Hello team,
we've run into a weird problem with memory consumption in our cluster setup.
Important note: all described problem is only specific to the cluster, when we run all same setup but with a single node (more hefty, though), the problem does not manifest itself.
Environment info:
- neo4j enterprise 4.2
- cluster consists of 5 members: 3 cores, 2 read replicas;
- each member is 16Gb/4 cores instance Azure VM;
- load intencity is very low, averaging at a few per sec and maxing (not often, not related to the problem) at a few dozens per second, mostly read queries;
- cpu averge is 8-9%, with peaks at 25%;
- the graph size is around 400 000 nodes and 2 000 000 edges;
The problem is that the memory on each member of the cluster steadily grows, until the system oom killer terminates the jvm.

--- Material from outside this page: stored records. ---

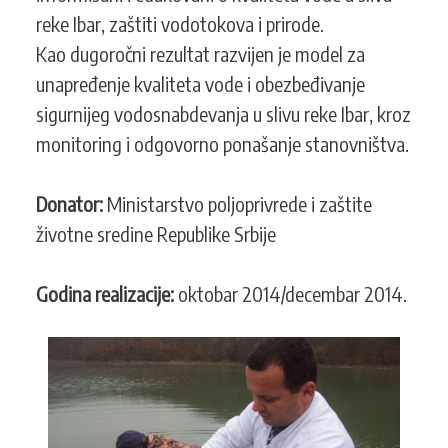
reke Ibar, zaštiti vodotokova i prirode.
Kao dugoročni rezultat razvijen je model za
unapređenje kvaliteta vode i obezbeđivanje
sigurnijeg vodosnabdevanja u slivu reke Ibar, kroz
monitoring i odgovorno ponašanje stanovništva.
Donator:
Ministarstvo poljoprivrede i zaštite
životne sredine Republike Srbije
Godina realizacije:
oktobar 2014/decembar 2014.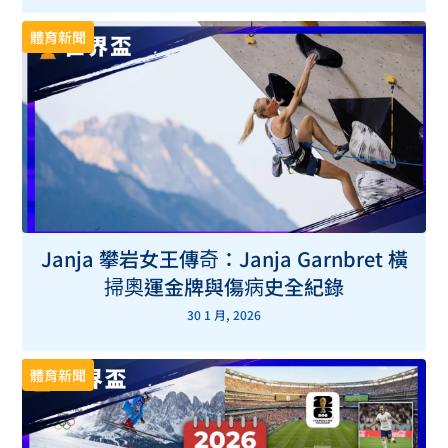
體育新聞
Janja 攀岩女王傳奇：Janja Garnbret 橫
掃奧運金牌與傷病史全紀錄
30 1 月, 2026
體育新聞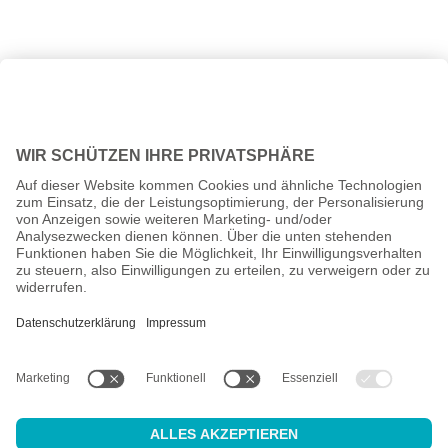
Alle Preise inkl. gesetzl. Mehrwertsteuer zzgl.
Versandkosten
und
ggf. Nachnahmegebühren, wenn nicht anders angegeben.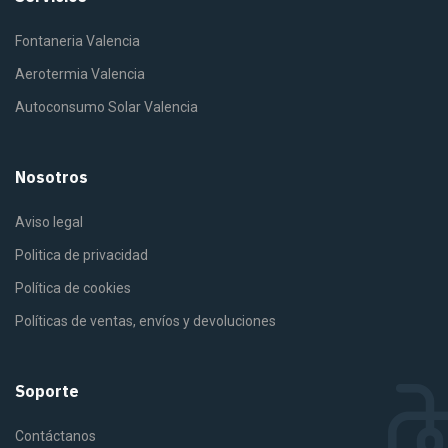
Fontaneria Valencia
Aerotermia Valencia
Autoconsumo Solar Valencia
Nosotros
Aviso legal
Politica de privacidad
Política de cookies
Políticas de ventas, envíos y devoluciones
Soporte
Contáctanos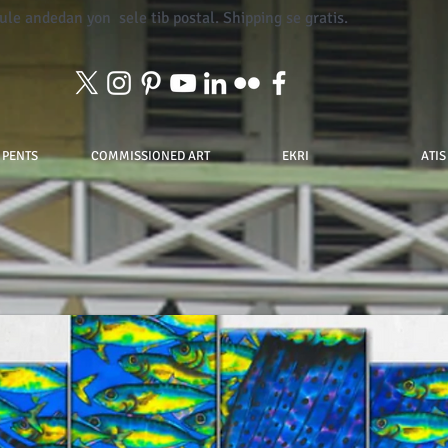
oule andedan yon
sele tib postal. Shipping se gratis.
 PENTS
COMMISSIONED ART
EKRI
ATIS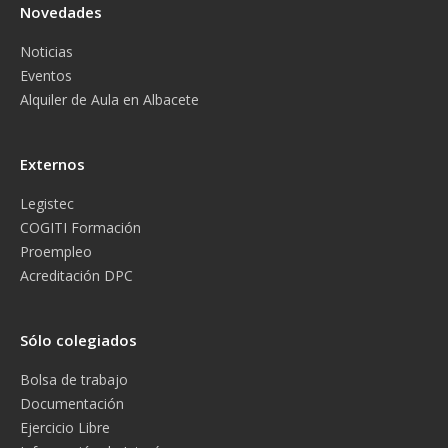
Novedades
Noticias
Eventos
Alquiler de Aula en Albacete
Externos
Legistec
COGITI Formación
Proempleo
Acreditación DPC
Sólo colegiados
Bolsa de trabajo
Documentación
Ejercicio Libre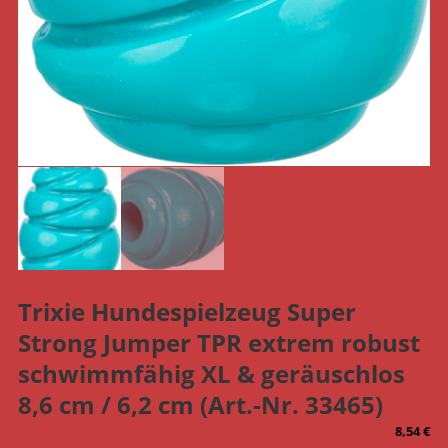
Trixie Hundespielzeug Super
Strong Jumper TPR extrem robust
schwimmfähig XL & geräuschlos
8,6 cm / 6,2 cm (Art.-Nr. 33465)
8,54
€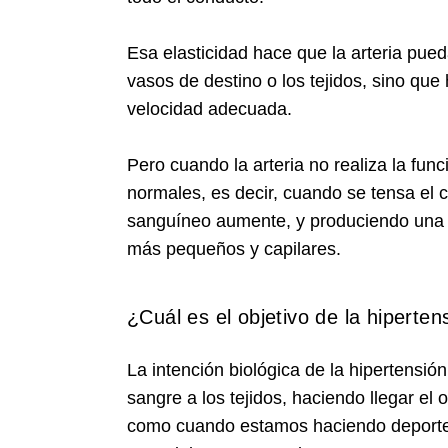
Esa elasticidad hace que la arteria pued
vasos de destino o los tejidos, sino qu
velocidad adecuada.
Pero cuando la arteria no realiza la fun
normales, es decir, cuando se tensa el 
sanguíneo aumente, y produciendo una l
más pequeños y capilares.
¿Cuál es el objetivo de la hiperten
La intención biológica de la hipertensió
sangre a los tejidos, haciendo llegar el
como cuando estamos haciendo deporte 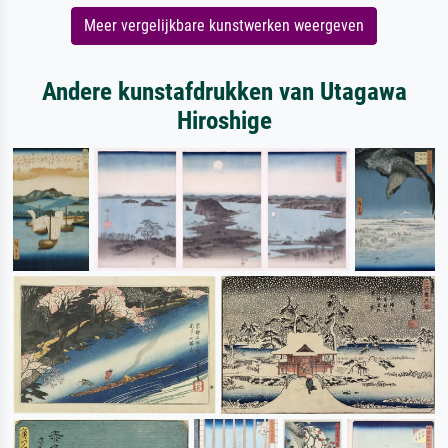
Meer vergelijkbare kunstwerken weergeven
Andere kunstafdrukken van Utagawa
Hiroshige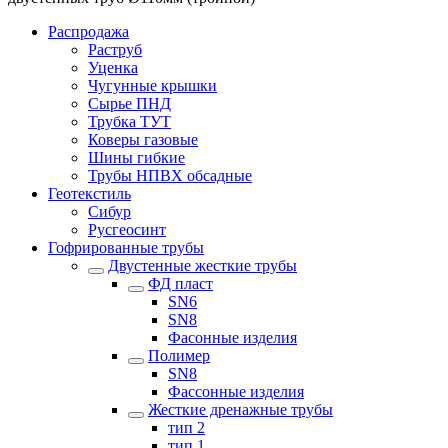
Распродажа
Раструб
Уценка
Чугунные крышки
Сырье ПНД
Трубка ТУТ
Коверы газовые
Шины гибкие
Трубы НПВХ обсадные
Геотекстиль
Сибур
Русгеосинт
Гофрированные трубы
Двустенные жесткие трубы
ФД пласт
SN6
SN8
Фасонные изделия
Полимер
SN8
Фассонные изделия
Жесткие дренажные трубы
тип 2
тип 1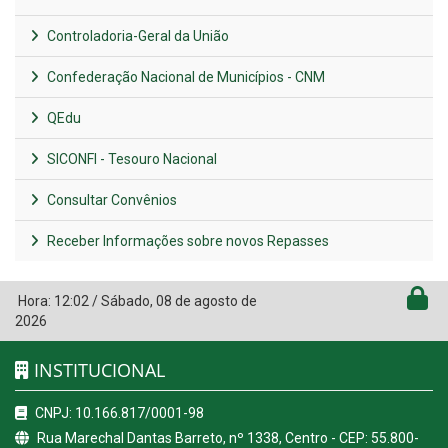
Controladoria-Geral da União
Confederação Nacional de Municípios - CNM
QEdu
SICONFI - Tesouro Nacional
Consultar Convênios
Receber Informações sobre novos Repasses
Hora:
12:02
/
Sábado
,
08 de agosto de
2026
INSTITUCIONAL
CNPJ: 10.166.817/0001-98
Rua Marechal Dantas Barreto, nº 1338, Centro - CEP: 55.800-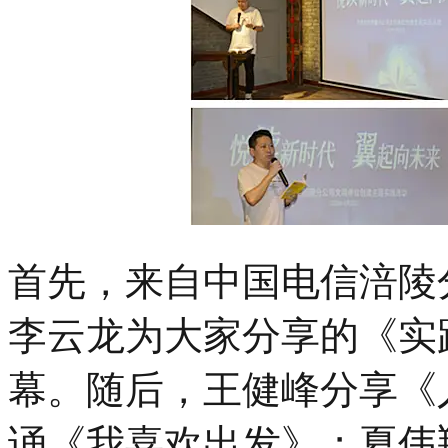
首先，来自中国电信涪陵
李云龙为大家分享的《实
幕。随后，王健峰分享《
诵《我喜欢出发》；夏伟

The growing speed is on each node different, but the pattern is always the same.
Here is the memory consumption pattern:
All our queries are profiled/optimized and parametrized so eligible for planning caching. Playing with query plan cache parameters didn't do any good.
Now I tried to take a jvm dump from one of the members that was maxing out on memory, and analyze it using memory analyzing tool. Don't know if it is of any help, but here is some info:
Any hints in which direction to look, are greatly appreciated. We really want to go on with the cluster setup.